The maximal precision of synchrony in this study was on the order of 2 ms, whereas synchrony in another study of electrically coupled inhibitory interneurons was less precise, at about 10 ms (Tamas et al. 2000). This discrepancy could be attributable to differences between layer 4 FS neurons (this study) compared with layer 2/3 FS neurons (Tamas et al. 2000). For instance, in the previous study ePSPs were much longer lasting and more monophasic, and electrical coupling was weaker. One potential source of error in our measure of synchrony among FS neurons was the relatively negative reversal potential for IPSPs (about –82 mV, corrected for junction potential) ascribed to low chloride concentration in our recording pipettes. The reversal potential in FS neurons at this age is unknown, but in slightly older animals, it has been reported to be –54 mV (Martina et al. 2001). Therefore IPSPs may have been enhanced in our experiments. Modeling studies have suggested that when IPSP reversal potential is more positive than the most negative potential attained by the action potential AHP (AHP trough), network firing becomes asynchronous (Wang and Buzsaki 1996). Therefore the polarity of IPSP reversal potential to AHP trough at lower firing frequencies in our study (<100 Hz; –82 mV vs. about –70 mV) may not reflect native conditions (–54 mV vs. about –70 mV). How this discrepancy affects synchrony in our 2-cell recordings is unclear.

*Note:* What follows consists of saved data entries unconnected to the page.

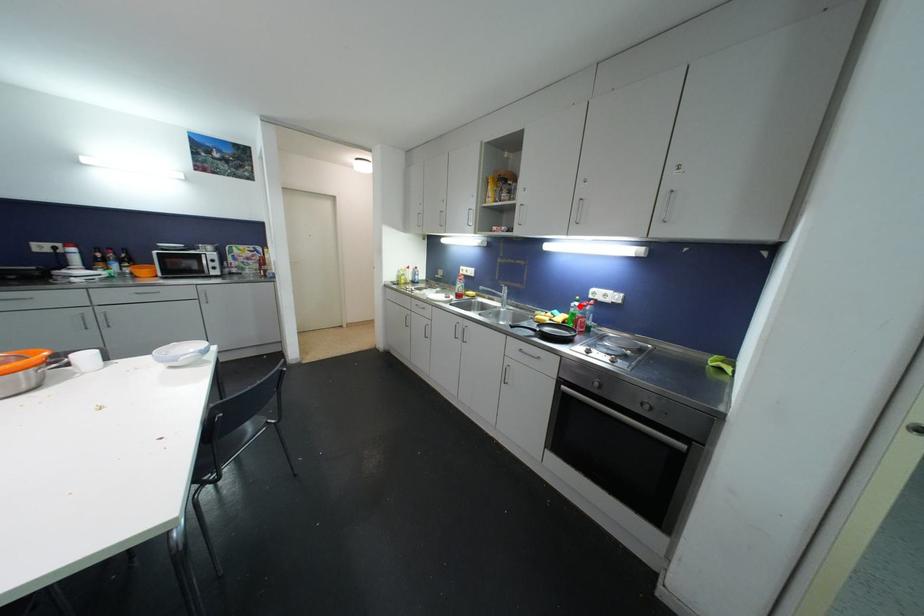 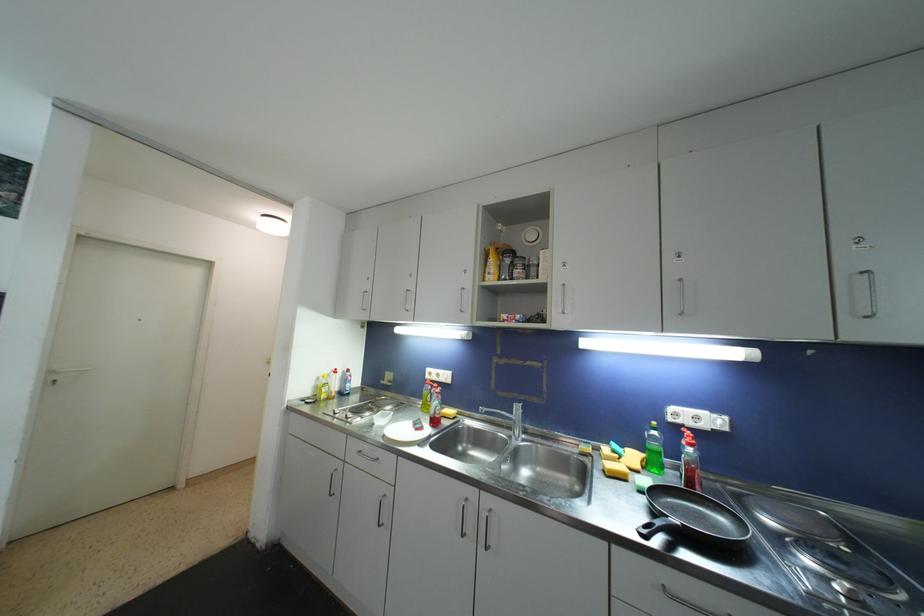 Question: I am providing you with two images of the same scene from different viewpoints. A red point is shown in image1. For the corresponding object point in image2, is it positioned nearer or farther from the camera?

Choices:
 (A) Nearer
 (B) Farther

Answer: (B) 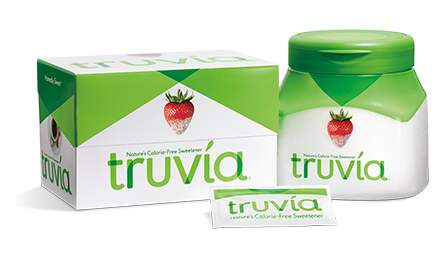 I want to click on plate, so click(x=59, y=147). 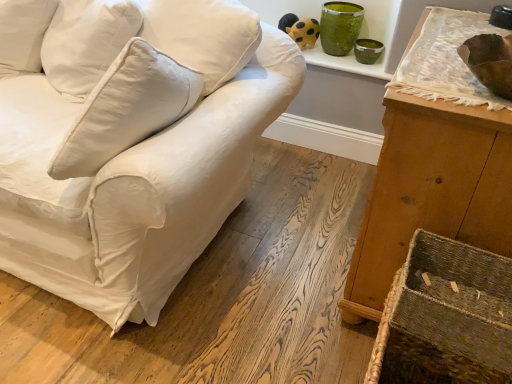 Question: In the image, is yellow matte plush toy at upper center positioned in front of or behind rustic woven basket at lower right?

Choices:
 (A) front
 (B) behind

Answer: (B)

Question: In terms of width, does yellow matte plush toy at upper center look wider or thinner when compared to rustic woven basket at lower right?

Choices:
 (A) thin
 (B) wide

Answer: (A)

Question: Which object is the closest to the green glass vase at upper right?

Choices:
 (A) wooden cabinet at right
 (B) yellow matte plush toy at upper center
 (C) rustic woven basket at lower right
 (D) white cotton couch at center

Answer: (B)

Question: Which is nearer to the rustic woven basket at lower right?

Choices:
 (A) yellow matte plush toy at upper center
 (B) green glass vase at upper right
 (C) wooden cabinet at right
 (D) white cotton couch at center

Linear electrical synapses and synchrony
Linear signaling in our study implies that the presynaptic waveform is the main determinant of the ePSP shape when the postsynaptic cell is subthreshold, and the main determinant of electrical postsynaptic currents (ePSCs) in all conditions. We demonstrated that differences in FS–and LTS–ePSPs are attributed to differences in presynaptic action potential waveform. Similarly we showed that frequency-dependent alterations in presynaptic action potentials distinctly change the shape and amplitude of the ePSP.

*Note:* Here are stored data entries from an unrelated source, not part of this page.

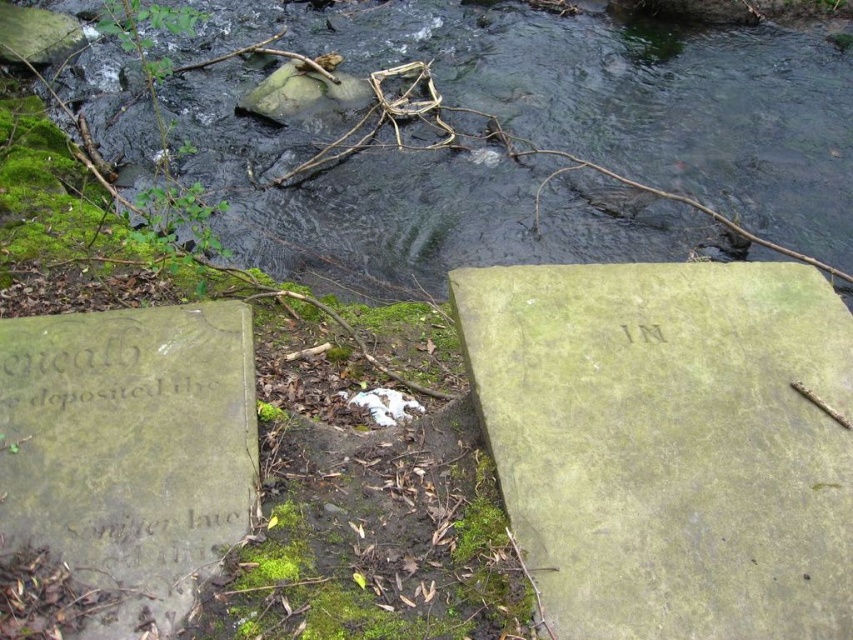 Question: Is green mossy rock at upper center smaller than green stone plaque at center?

Choices:
 (A) yes
 (B) no

Answer: (A)

Question: Can you confirm if green stone plaque at center is wider than green mossy stone at lower left?

Choices:
 (A) no
 (B) yes

Answer: (B)

Question: Among these objects, which one is farthest from the camera?

Choices:
 (A) green stone plaque at center
 (B) green mossy stone at lower left
 (C) green mossy rock at upper center

Answer: (C)

Question: Which point appears farthest from the camera in this image?

Choices:
 (A) (225, 90)
 (B) (248, 371)
 (C) (828, 596)

Answer: (A)

Question: Among these objects, which one is farthest from the camera?

Choices:
 (A) green mossy rock at upper center
 (B) green mossy stone at lower left
 (C) green stone plaque at center

Answer: (A)

Question: Does green mossy rock at upper center appear over green mossy stone at lower left?

Choices:
 (A) no
 (B) yes

Answer: (B) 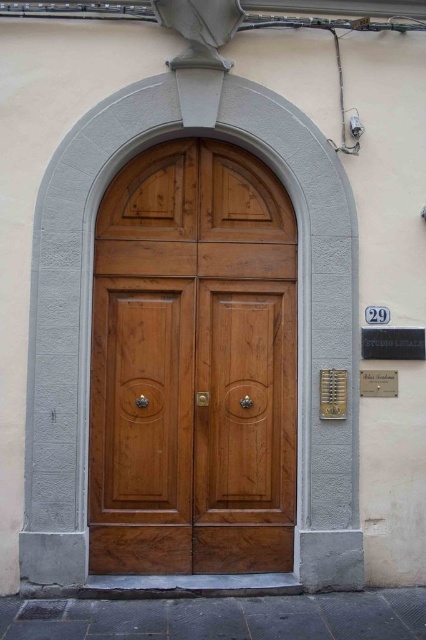 Question: Does walnut wood door at center appear on the left side of metallic gold plaque at right?

Choices:
 (A) yes
 (B) no

Answer: (A)

Question: Is black metal plaque at center right positioned in front of white marble plaque at center?

Choices:
 (A) no
 (B) yes

Answer: (A)

Question: In this image, where is walnut wood door at center located relative to metallic gold plaque at right?

Choices:
 (A) left
 (B) right

Answer: (A)

Question: Which of the following is the farthest from the observer?

Choices:
 (A) metallic gold plaque at right
 (B) walnut wood door at center
 (C) white marble plaque at center

Answer: (C)

Question: Which of the following is the farthest from the observer?

Choices:
 (A) white marble plaque at center
 (B) metallic gold plaque at right
 (C) black metal plaque at center right
 (D) walnut wood door at center

Answer: (C)

Question: Which point is closer to the camera taking this photo?

Choices:
 (A) (328, 403)
 (B) (290, 300)
 (C) (380, 394)
 (D) (417, 342)

Answer: (A) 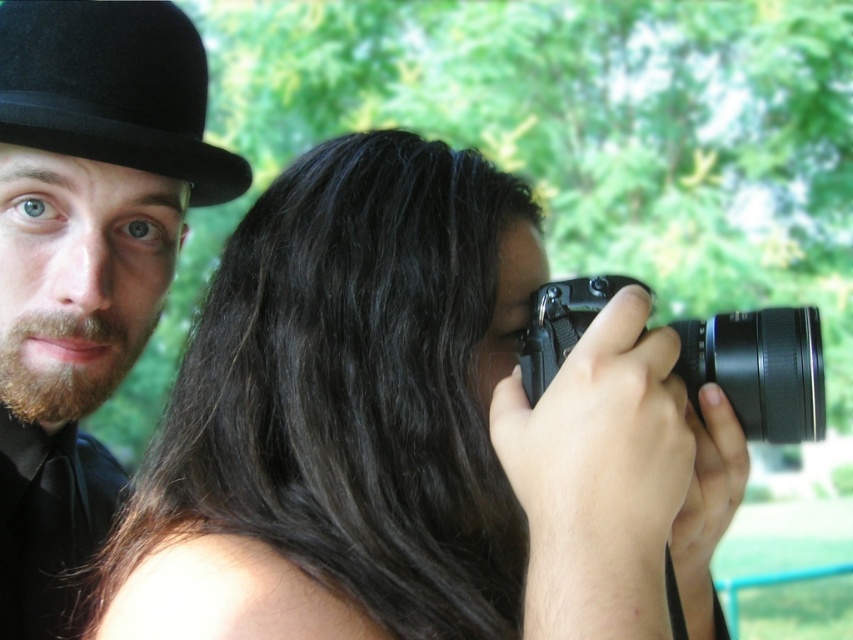 Question: Which point appears farthest from the camera in this image?

Choices:
 (A) (109, 621)
 (B) (202, 195)
 (C) (743, 380)

Answer: (B)

Question: Which object is positioned farthest from the black plastic camera at center?

Choices:
 (A) smooth black camera at center
 (B) black matte bowler hat at upper left
 (C) black felt bowler hat at upper left

Answer: (B)

Question: Is black matte bowler hat at upper left to the right of black plastic camera at center from the viewer's perspective?

Choices:
 (A) yes
 (B) no

Answer: (B)

Question: Is smooth black camera at center bigger than black plastic camera at center?

Choices:
 (A) no
 (B) yes

Answer: (B)

Question: Considering the real-world distances, which object is closest to the black plastic camera at center?

Choices:
 (A) smooth black camera at center
 (B) black felt bowler hat at upper left
 (C) black matte bowler hat at upper left

Answer: (A)

Question: Where is black felt bowler hat at upper left located in relation to black plastic camera at center in the image?

Choices:
 (A) above
 (B) below

Answer: (A)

These differences in ePSP shape resulting from different action potential waveforms may have profound effects on network synchrony. For instance, the fast, biphasic FS–ePSPs appear to be important in precisely synchronizing firing (Galarreta and Hestrin 2001). With this in mind, neuromodulators may have a dramatic impact on network synchrony by their ability to simply alter the presynaptic action potential waveform (Atzori et al. 2000). Specific alterations in membrane currents that affect action potentials have been shown to alter network synchrony among electrically coupled inhibitory neurons in a theoretical model (Pfeuty et al. 2003). Therefore based on the linearity of electrical synaptic communication, modulation of action potential shape in the soma has predictable consequences on ePSP shape and, in principle, predictable consequences on synchrony at the network level. Further study is required to determine what these consequences are and how they might differ between FS and LTS inhibitory neurons.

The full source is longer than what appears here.